** Opening Dataset block **

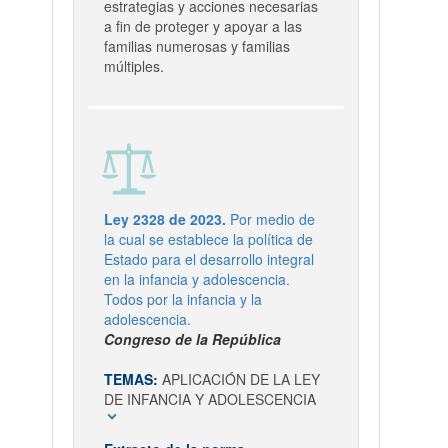
estrategias y acciones necesarias
a fin de proteger y apoyar a las
familias numerosas y familias
múltiples.
Ley 2328 de 2023.
Por medio de
la cual se establece la política de
Estado para el desarrollo integral
en la infancia y adolescencia.
Todos por la infancia y la
adolescencia.
Congreso de la República
TEMAS:
APLICACIÓN DE LA LEY
DE INFANCIA Y ADOLESCENCIA
expand_more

** Closing Dataset block **

--- Exercise goal ---
Print the entries above exactly, leaving pictures out.

--- Solution to the exercise ---
estrategias y acciones necesarias
a fin de proteger y apoyar a las
familias numerosas y familias
múltiples.
Ley 2328 de 2023.
Por medio de
la cual se establece la política de
Estado para el desarrollo integral
en la infancia y adolescencia.
Todos por la infancia y la
adolescencia.
Congreso de la República
TEMAS:
APLICACIÓN DE LA LEY
DE INFANCIA Y ADOLESCENCIA
expand_more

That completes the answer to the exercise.